PROBLEM DETAILS — The line containing "Žiar (Jaskyne)" and all lines following it in the listing below are to be reproduced exactly, with no other lines.
━━━━━ SUPPLIED RECORDS
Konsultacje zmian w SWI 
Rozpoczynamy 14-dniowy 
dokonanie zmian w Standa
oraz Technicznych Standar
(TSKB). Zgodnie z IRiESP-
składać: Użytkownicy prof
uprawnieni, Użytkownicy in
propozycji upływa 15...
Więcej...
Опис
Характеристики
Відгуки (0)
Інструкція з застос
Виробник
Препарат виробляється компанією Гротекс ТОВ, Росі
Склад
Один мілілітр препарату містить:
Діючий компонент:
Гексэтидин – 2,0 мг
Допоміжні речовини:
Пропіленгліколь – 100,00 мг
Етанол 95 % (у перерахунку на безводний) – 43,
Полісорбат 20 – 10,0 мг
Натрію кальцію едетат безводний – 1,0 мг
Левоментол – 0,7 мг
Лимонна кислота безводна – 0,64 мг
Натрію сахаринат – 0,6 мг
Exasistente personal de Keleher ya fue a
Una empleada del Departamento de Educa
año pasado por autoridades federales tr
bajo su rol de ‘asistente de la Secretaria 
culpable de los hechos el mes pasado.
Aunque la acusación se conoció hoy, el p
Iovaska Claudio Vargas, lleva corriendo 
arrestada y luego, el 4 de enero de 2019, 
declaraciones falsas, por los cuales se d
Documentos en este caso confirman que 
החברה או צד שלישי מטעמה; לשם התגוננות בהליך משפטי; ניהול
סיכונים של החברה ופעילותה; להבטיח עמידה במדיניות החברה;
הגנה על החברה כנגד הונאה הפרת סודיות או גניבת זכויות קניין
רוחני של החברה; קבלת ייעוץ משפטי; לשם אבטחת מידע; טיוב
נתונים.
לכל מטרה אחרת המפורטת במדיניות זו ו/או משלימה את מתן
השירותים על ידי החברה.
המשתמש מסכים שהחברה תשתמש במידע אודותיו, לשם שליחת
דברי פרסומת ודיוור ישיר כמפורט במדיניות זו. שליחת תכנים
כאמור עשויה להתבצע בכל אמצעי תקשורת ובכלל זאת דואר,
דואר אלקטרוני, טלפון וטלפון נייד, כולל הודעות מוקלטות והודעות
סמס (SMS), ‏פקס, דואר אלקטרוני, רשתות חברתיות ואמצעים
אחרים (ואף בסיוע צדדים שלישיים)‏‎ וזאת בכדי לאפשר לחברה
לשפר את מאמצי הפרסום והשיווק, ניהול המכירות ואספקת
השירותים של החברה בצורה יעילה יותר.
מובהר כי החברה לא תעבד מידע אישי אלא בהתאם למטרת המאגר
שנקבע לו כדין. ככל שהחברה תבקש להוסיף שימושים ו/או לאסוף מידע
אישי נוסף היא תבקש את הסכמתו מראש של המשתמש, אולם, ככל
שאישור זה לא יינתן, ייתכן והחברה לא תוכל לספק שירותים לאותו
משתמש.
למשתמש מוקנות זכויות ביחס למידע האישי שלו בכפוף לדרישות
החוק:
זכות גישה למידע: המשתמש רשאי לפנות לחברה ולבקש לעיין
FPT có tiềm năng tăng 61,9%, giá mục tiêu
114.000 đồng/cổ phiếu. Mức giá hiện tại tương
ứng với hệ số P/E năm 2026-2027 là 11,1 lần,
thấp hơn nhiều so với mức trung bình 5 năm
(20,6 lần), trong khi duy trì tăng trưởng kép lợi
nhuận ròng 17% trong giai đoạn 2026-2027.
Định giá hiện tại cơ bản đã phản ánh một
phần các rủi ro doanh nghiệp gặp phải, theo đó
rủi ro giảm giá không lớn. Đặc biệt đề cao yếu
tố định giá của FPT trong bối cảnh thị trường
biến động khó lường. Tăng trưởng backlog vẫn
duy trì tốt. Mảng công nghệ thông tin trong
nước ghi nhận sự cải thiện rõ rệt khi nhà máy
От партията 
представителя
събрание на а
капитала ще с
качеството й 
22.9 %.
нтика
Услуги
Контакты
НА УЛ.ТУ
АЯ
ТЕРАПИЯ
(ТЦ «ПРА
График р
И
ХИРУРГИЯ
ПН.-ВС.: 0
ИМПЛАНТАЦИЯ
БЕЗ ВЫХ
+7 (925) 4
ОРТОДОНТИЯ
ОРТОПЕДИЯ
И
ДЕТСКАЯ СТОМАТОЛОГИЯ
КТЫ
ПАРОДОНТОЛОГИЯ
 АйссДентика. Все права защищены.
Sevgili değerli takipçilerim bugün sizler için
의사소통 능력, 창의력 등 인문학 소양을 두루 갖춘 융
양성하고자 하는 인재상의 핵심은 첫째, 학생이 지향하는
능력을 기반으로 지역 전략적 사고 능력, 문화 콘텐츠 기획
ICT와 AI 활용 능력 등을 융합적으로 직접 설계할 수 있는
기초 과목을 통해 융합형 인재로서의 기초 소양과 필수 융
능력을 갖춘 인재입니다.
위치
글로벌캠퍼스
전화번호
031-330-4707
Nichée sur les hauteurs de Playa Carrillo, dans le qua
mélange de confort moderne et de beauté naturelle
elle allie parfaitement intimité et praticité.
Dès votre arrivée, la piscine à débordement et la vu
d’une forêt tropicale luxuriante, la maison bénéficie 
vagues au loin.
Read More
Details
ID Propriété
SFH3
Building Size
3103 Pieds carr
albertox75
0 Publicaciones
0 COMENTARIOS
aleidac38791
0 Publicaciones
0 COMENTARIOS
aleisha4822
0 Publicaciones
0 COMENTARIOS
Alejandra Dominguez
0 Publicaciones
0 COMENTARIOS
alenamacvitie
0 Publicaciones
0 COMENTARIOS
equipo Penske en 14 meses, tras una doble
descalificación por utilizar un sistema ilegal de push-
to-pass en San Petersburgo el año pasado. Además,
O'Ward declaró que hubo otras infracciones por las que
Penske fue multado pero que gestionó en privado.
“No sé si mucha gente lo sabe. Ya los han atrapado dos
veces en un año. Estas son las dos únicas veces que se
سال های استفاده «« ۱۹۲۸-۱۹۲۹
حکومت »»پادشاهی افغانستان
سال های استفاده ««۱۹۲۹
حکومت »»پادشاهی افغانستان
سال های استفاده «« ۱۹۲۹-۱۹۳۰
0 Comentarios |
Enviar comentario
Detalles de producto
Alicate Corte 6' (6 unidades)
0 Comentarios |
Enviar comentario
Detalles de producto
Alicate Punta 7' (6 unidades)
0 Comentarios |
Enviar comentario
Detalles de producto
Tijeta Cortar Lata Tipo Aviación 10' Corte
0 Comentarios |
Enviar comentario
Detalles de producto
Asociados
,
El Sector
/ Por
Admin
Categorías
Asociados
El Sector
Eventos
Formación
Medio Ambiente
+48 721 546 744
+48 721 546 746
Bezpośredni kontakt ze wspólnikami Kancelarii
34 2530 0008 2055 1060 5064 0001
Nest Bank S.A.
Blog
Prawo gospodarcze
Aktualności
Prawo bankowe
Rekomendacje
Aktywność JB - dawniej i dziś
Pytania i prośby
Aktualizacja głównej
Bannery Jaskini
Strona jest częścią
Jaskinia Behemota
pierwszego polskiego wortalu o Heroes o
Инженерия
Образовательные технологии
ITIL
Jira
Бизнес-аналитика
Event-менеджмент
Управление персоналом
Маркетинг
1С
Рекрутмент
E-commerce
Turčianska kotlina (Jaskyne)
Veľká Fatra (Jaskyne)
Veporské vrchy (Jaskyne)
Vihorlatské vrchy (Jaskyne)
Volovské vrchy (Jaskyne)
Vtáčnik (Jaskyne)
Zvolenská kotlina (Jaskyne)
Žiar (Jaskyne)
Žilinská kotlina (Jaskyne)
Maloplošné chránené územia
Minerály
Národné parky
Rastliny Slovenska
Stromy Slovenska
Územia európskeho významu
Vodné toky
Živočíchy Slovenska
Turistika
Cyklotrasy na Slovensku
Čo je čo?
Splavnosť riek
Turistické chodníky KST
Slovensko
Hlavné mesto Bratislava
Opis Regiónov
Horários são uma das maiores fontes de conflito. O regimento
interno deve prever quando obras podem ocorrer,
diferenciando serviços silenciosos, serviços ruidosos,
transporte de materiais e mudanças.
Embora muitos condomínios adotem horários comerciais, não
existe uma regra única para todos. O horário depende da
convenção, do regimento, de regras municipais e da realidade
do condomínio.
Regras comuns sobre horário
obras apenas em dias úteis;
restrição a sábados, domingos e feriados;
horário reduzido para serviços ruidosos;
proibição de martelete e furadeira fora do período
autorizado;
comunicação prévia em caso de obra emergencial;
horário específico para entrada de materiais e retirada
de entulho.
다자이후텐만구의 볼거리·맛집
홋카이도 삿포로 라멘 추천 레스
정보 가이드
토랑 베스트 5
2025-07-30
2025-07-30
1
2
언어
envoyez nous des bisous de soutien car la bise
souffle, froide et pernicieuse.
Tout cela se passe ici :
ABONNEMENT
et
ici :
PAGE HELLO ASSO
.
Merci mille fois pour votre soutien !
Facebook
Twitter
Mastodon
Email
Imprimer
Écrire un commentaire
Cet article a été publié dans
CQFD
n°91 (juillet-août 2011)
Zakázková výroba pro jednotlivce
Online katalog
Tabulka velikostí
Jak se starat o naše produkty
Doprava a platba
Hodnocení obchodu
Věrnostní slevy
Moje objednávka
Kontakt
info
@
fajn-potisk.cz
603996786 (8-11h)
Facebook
━━━━━━━━━━
SOLUTION FOR THIS PROBLEM —
Žiar (Jaskyne)
Žilinská kotlina (Jaskyne)
Maloplošné chránené územia
Minerály
Národné parky
Rastliny Slovenska
Stromy Slovenska
Územia európskeho významu
Vodné toky
Živočíchy Slovenska
Turistika
Cyklotrasy na Slovensku
Čo je čo?
Splavnosť riek
Turistické chodníky KST
Slovensko
Hlavné mesto Bratislava
Opis Regiónov
Horários são uma das maiores fontes de conflito. O regimento
interno deve prever quando obras podem ocorrer,
diferenciando serviços silenciosos, serviços ruidosos,
transporte de materiais e mudanças.
Embora muitos condomínios adotem horários comerciais, não
existe uma regra única para todos. O horário depende da
convenção, do regimento, de regras municipais e da realidade
do condomínio.
Regras comuns sobre horário
obras apenas em dias úteis;
restrição a sábados, domingos e feriados;
horário reduzido para serviços ruidosos;
proibição de martelete e furadeira fora do período
autorizado;
comunicação prévia em caso de obra emergencial;
horário específico para entrada de materiais e retirada
de entulho.
다자이후텐만구의 볼거리·맛집
홋카이도 삿포로 라멘 추천 레스
정보 가이드
토랑 베스트 5
2025-07-30
2025-07-30
1
2
언어
envoyez nous des bisous de soutien car la bise
souffle, froide et pernicieuse.
Tout cela se passe ici :
ABONNEMENT
et
ici :
PAGE HELLO ASSO
.
Merci mille fois pour votre soutien !
Facebook
Twitter
Mastodon
Email
Imprimer
Écrire un commentaire
Cet article a été publié dans
CQFD
n°91 (juillet-août 2011)
Zakázková výroba pro jednotlivce
Online katalog
Tabulka velikostí
Jak se starat o naše produkty
Doprava a platba
Hodnocení obchodu
Věrnostní slevy
Moje objednávka
Kontakt
info
@
fajn-potisk.cz
603996786 (8-11h)
Facebook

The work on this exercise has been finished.